Para o líder do PCdoB na Câmara, deputado Renildo Calheiros (PE), dificilmente as entidades de servidores conseguirão aprovar algum DVS ao PL 3.501, de forma que altere o texto aprovado na Comissão do Trabalho.

O encontro com o líder do PCdoB, nos corredores do Congresso, ocorreu logo após a reunião de líderes da base aliada ao governo, realizada ontem de manhã. Antes do encontro, os AFRFs entregaram aos parlamentares panfletos que explicavam os destaques defendidos pelo Unafisco.

INÍCIO

Trabalho parlamentar priorizará hoje a base governista

Após a sinalização, ontem, das lideranças partidárias da oposição de apoio aos destaques de voto em separado (DVSs) defendidos pelo Unafisco Sindical, ficou definido que o foco do trabalho parlamentar de hoje será no convencimento dos parlamentares da base aliada aos quatro pontos contemplados pelos cinco DVSs: a manutenção da paridade, a incorporação da GAT ao vencimento básico, a diminuição do fosso salarial e a eliminação do artigo 15, que permite que o valor devido da Gifa seja igual a zero.
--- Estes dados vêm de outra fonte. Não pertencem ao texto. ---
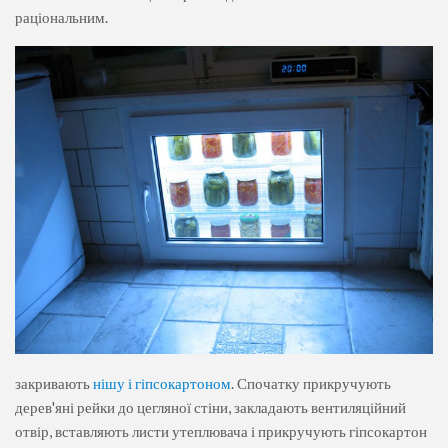
раціональним.
закривають
нішу і гіпсокартоном
. Спочатку прикручують
дерев'яні рейки до цегляної стіни, закладають вентиляційний
отвір, вставляють листи утеплювача і прикручують гіпсокартон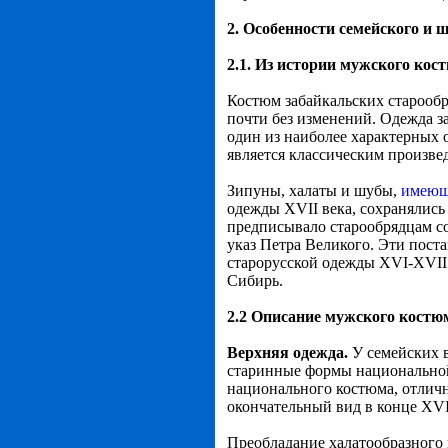
2. Особенности семейского и
2.1. Из истории мужского кос
Костюм забайкальских старооб
почти без изменений. Одежда з
один из наиболее характерных 
является классическим произве
Зипуны, халаты и шубы,
имеющ
одежды XVII века, сохранялись
предписывало старообрядцам с
указ Петра Великого. Эти пост
старорусской одежды XVI-XVII
Сибирь.
2.2 Описание мужского костю
Верхняя одежда
.
У семейских 
старинные формы национальной
национального костюма, отличн
окончательный вид в конце XVII
Преобладание халатообразного п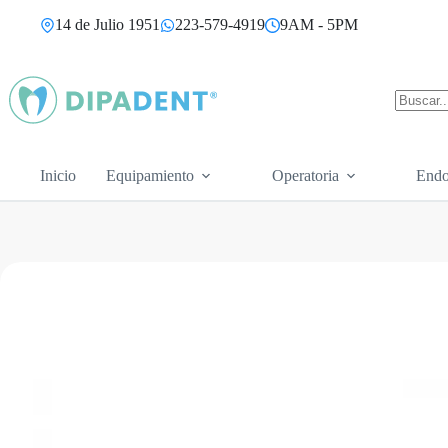
Saltar
14 de Julio 1951
223-579-4919
9AM - 5PM
al
contenido
Sin
resultad
Inicio
Equipamiento
Operatoria
Endo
Os cerca de 130 AFRFs que estão em Brasília desde ontem se dividiram em dez grupos para abordar os deputados e apresentar os DVSs e justificativas defendidas pelas entidades representativas dos servidores contemplados pelo PL. Muitos parlamentares só chegaram ao Distrito Federal no final da tarde ou início da noite, por isso diversos contatos foram feitos com os chefes de gabinetes.

Segundo os informes dos colegas que participaram do trabalho parlamentar, na reunião de avaliação da noite de ontem, no hotel San Marco, a receptividade foi boa tanto por parte dos chefes de gabinetes como por parte dos parlamentares. Alguns deputados da base do governo informaram reconhecer a importância do pleito dos AFRFs, mas que irão votar de acordo com a orientação do partido.

Diante desse cenário, é importante que os grupos do trabalho parlamentar, que foram divididos por regiões ou conjuntos de estados, identifiquem, dentro da base governista, os deputados que têm uma convergência com os nossos pleitos e que enfrentariam a orientação do governo. O deputado Babá (sem partido-PA), por exemplo, reiterou ontem que apóia a categoria e que irá votar a favor dos destaques.

Outro ponto importante do trabalho parlamentar de hoje é a escolha, entre os componentes dos partidos que irão apresentar os DVSs, do deputado que irá fazer a defesa da proposição. O parlamentar deverá ser subsidiado com material preparado pelo Sindicato para defender nossos pleitos.

INÍCIO

AFRFs discutem rumos da aduana em plenária

Uma aduana forte e eficiente é fundamental para a garantia da soberania brasileira, bem como para a segurança pública. O papel de controle e regulação e os rumos da Aduana serão discutidos nesta sexta e sábado, dias 18 e 19 de junho, em São Paulo, na Plenária Aduaneira, que irá reunir colegas de todo o Brasil. O objetivo do evento é traçar uma radiografia da situação em que se encontra a zona primária e promover a discussão sobre um sistema aduaneiro que seja mais eficiente no combate às fraudes aduaneiras como o contrabando e o descaminho.

Só na fronteira do Paraguai com Foz do Iguaçu (PR), segundo informações veiculadas pela imprensa, a Receita Federal estima que sejam transportados, anualmente, em torno de R$ 3,6 bilhões em mercadorias contrabandeadas. Também já foi divulgada pela imprensa a existência de um comboio de centenas de ônibus que semanalmente, às quartas-feiras, atravessa o território nacional (via BR 277), livre e impunemente, protegidos por batedores, com contrabando de material eletrônico, drogas e armas. A falta de aparelhamento e pessoal nas instituições que deveriam proteger as fronteiras brasileiras fica evidente.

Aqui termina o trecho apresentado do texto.